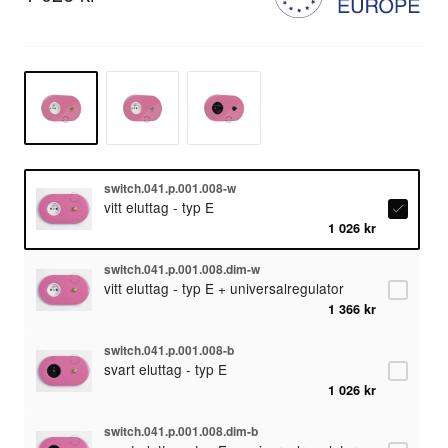
switch.041.p.001.008-w
vitt eluttag - typ E
1 026 kr
switch.041.p.001.008.dim-w
vitt eluttag - typ E + universalregulator
1 366 kr
switch.041.p.001.008-b
svart eluttag - typ E
1 026 kr
switch.041.p.001.008.dim-b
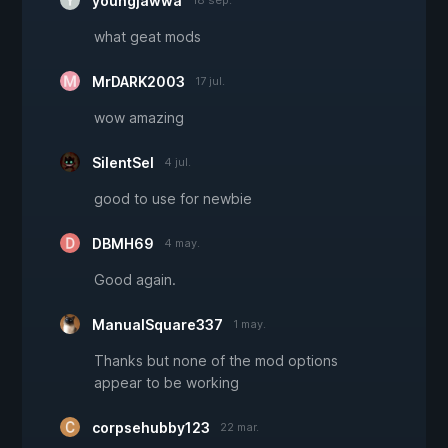
youngjawwa
18 sep.
what geat mods
MrDARK2003
17 jul.
wow amazing
SilentSel
4 jul.
good to use for newbie
DBMH69
4 may.
Good again.
ManualSquare337
1 may.
Thanks but none of the mod options
appear to be working
corpsehubby123
22 mar.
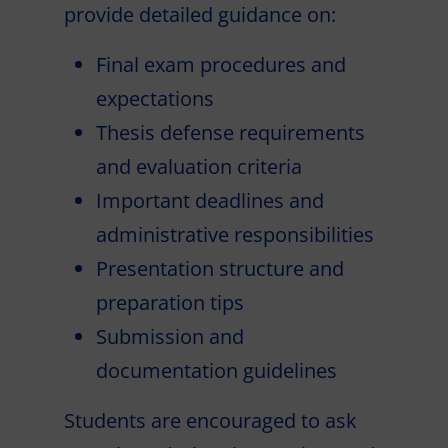
provide detailed guidance on:
Final exam procedures and
expectations
Thesis defense requirements
and evaluation criteria
Important deadlines and
administrative responsibilities
Presentation structure and
preparation tips
Submission and
documentation guidelines
Students are encouraged to ask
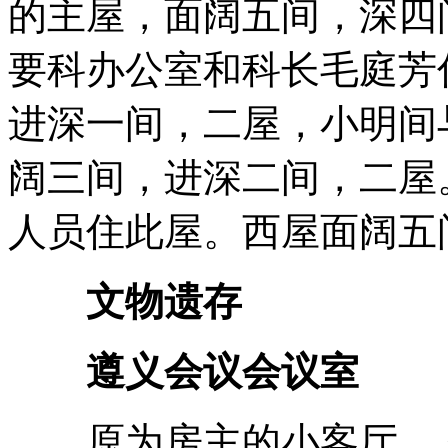
的主屋，面阔五间，深四
要科办公室和科长毛庭芳
进深一间，二屋，小明间
阔三间，进深二间，二屋
人员住此屋。西屋面阔五
文物遗存
遵义会议会议室
原为房主的小客厅。 会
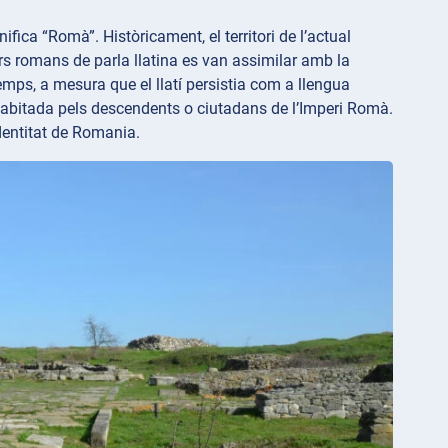
fica “Romà”. Històricament, el territori de l’actual
s romans de parla llatina es van assimilar amb la
temps, a mesura que el llatí persistia com a llengua
habitada pels descendents o ciutadans de l’Imperi Romà.
identitat de Romania.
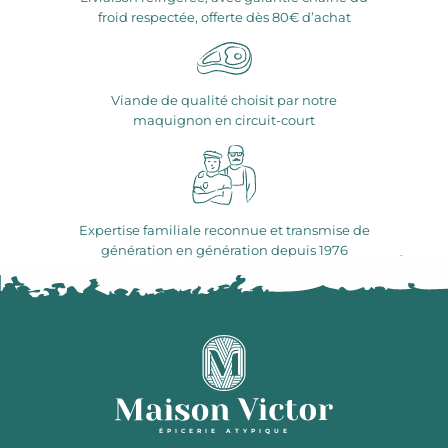
froid respectée, offerte dès 80€ d’achat
Viande de qualité choisit par notre
maquignon en circuit-court
Expertise familiale reconnue et transmise de
génération en génération depuis 1976
ÉPICERIE ATYPIQUE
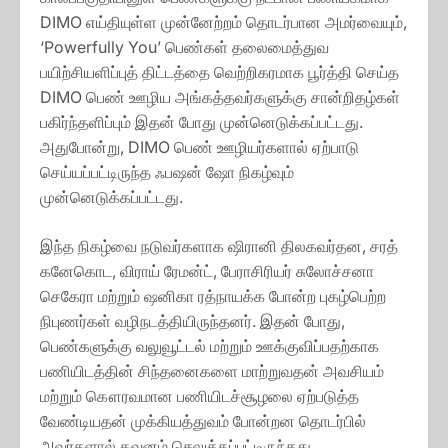
DIMO எய்தியுள்ள முன்னேற்றம் தொடர்பான அமர்வையும்,
‘Powerfully You’ பெண்கள் தலைமைத்துவ
பயிற்சியளிப்புத் திட்டத்தை வெற்றிகரமாக பூர்த்தி செய்த
DIMO பெண் ஊழிய அங்கத்தவர்களுக்கு சான்றிதழ்கள்
பகிர்ந்தளிப்பும் இதன் போது முன்னெடுக்கப்பட்டது.
அதுபோன்று, DIMO பெண் ஊழியர்களால் ஏற்பாடு
செய்யப்பட்டிருந்த ஃபஷன் ஷோ நிகழ்வும்
முன்னெடுக்கப்பட்டது.
இந்த நிகழ்வை நடுவர்களாக ஷிரானி திலகவர்தன, சரத்
கனேகொட, விராய் ரேமன்ட், பேராசிரியர் சுலோச்சனா
செகேரா மற்றும் ஷனிகா ரத்நாயக்க போன்ற புகழ்பெற்ற
நிபுணர்கள் வழிநடத்தியிருந்தனர். இதன் போது,
பெண்களுக்கு வலுவூட்டல் மற்றும் ஊக்குவிப்பதற்காக
பணியிடத்தின் சிந்தனைகளை மாற்றுவதன் அவசியம்
மற்றும் கௌரவமான பணியிடச்சூழலை ஏற்படுத்த
வேண்டியதன் முக்கியத்துவம் போன்றன தொடர்பில்
அவர்களால் கவனம் செலுத்தப்பட்டிருந்தது.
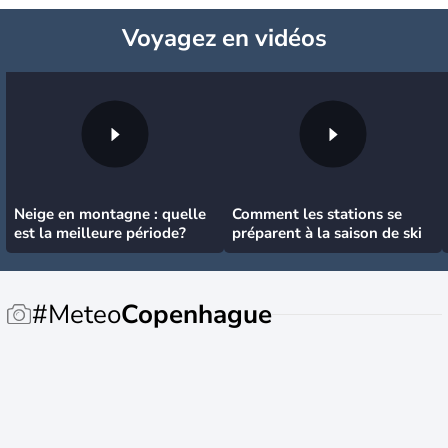
Voyagez
en vidéos
Neige en montagne : quelle
Comment les stations se
est la meilleure période?
préparent à la saison de ski
#Meteo
Copenhague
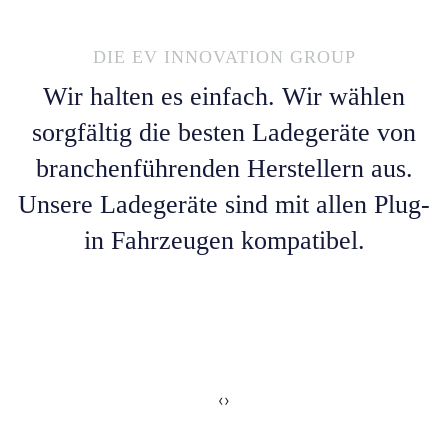
DIE EV INNOVATION GROUP
Wir halten es einfach. Wir wählen
sorgfältig die besten Ladegeräte von
branchenführenden Herstellern aus.
Unsere Ladegeräte sind mit allen Plug-
in Fahrzeugen kompatibel.
‹
›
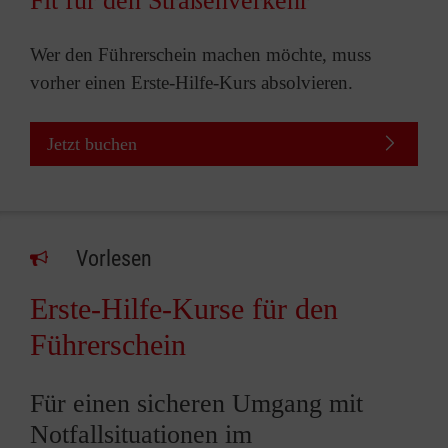
Fit für den Straßenverkehr
Wer den Führerschein machen möchte, muss
vorher einen Erste-Hilfe-Kurs absolvieren.
Jetzt buchen
Vorlesen
Erste-Hilfe-Kurse für den
Führerschein
Für einen sicheren Umgang mit
Notfallsituationen im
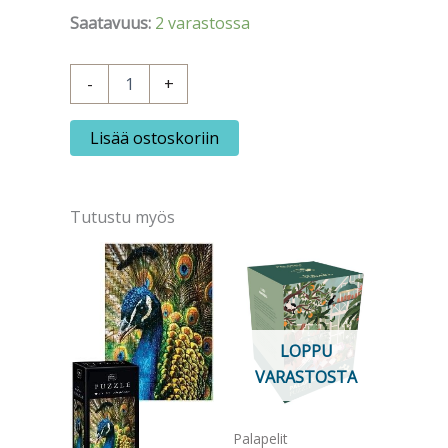
Saatavuus:
2 varastossa
Mauri
-
+
Kunnas
Kirjankannet
1000-
Lisää ostoskoriin
palainen
palapeli
määrä
Tutustu myös
LOPPU
VARASTOSTA
Palapelit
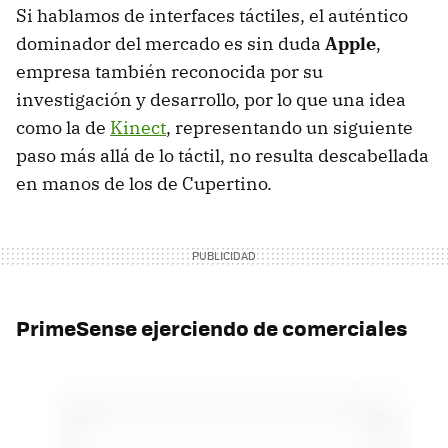
Si hablamos de interfaces táctiles, el auténtico
dominador del mercado es sin duda
Apple
,
empresa también reconocida por su
investigación y desarrollo, por lo que una idea
como la de
Kinect
, representando un siguiente
paso más allá de lo táctil, no resulta descabellada
en manos de los de Cupertino.
PrimeSense ejerciendo de comerciales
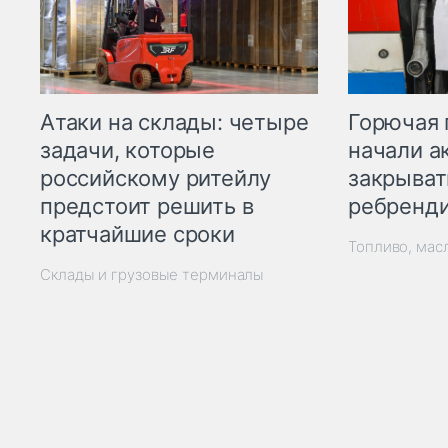
Горючая 
Атаки на склады: четыре
начали а
задачи, которые
закрыват
российскому ритейлу
ребренд
предстоит решить в
кратчайшие сроки
Топливо, мас
Склады и грузовые терминалы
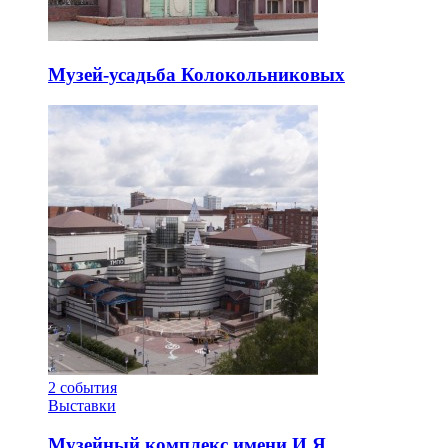
Музей-усадьба Колокольниковых
2
события
Выставки
Музейный комплекс имени И.Я.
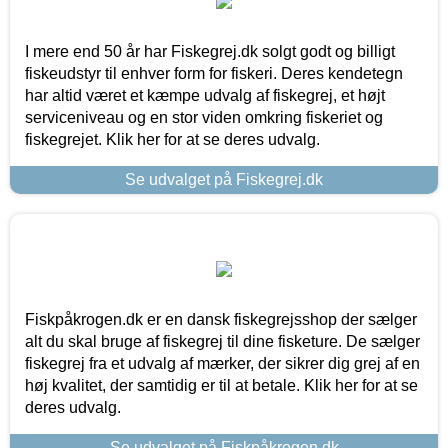
I mere end 50 år har Fiskegrej.dk solgt godt og billigt
fiskeudstyr til enhver form for fiskeri. Deres kendetegn
har altid været et kæmpe udvalg af fiskegrej, et højt
serviceniveau og en stor viden omkring fiskeriet og
fiskegrejet. Klik her for at se deres udvalg.
Se udvalget på Fiskegrej.dk
Fiskpåkrogen.dk er en dansk fiskegrejsshop der sælger
alt du skal bruge af fiskegrej til dine fisketure. De sælger
fiskegrej fra et udvalg af mærker, der sikrer dig grej af en
høj kvalitet, der samtidig er til at betale. Klik her for at se
deres udvalg.
Se udvalget på Fiskpåkrogen.dk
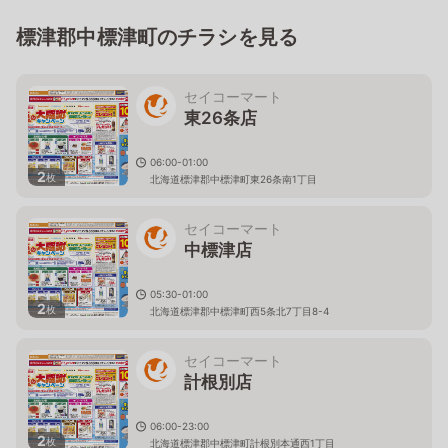
標津郡中標津町のチラシを見る
セイコーマート
東26条店
06:00-01:00
2
枚
北海道標津郡中標津町東26条南1丁目
セイコーマート
中標津店
05:30-01:00
2
枚
北海道標津郡中標津町西5条北7丁目8-4
セイコーマート
計根別店
06:00-23:00
2
枚
北海道標津郡中標津町計根別本通西1丁目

* * * * *

→ **Work task**
Go through the material and copy each line that contains "DIMO".

→ **Written answer**
DIMO எய்தியுள்ள முன்னேற்றம் தொடர்பான அமர்வையும்,
DIMO பெண் ஊழிய அங்கத்தவர்களுக்கு சான்றிதழ்கள்
அதுபோன்று, DIMO பெண் ஊழியர்களால் ஏற்பாடு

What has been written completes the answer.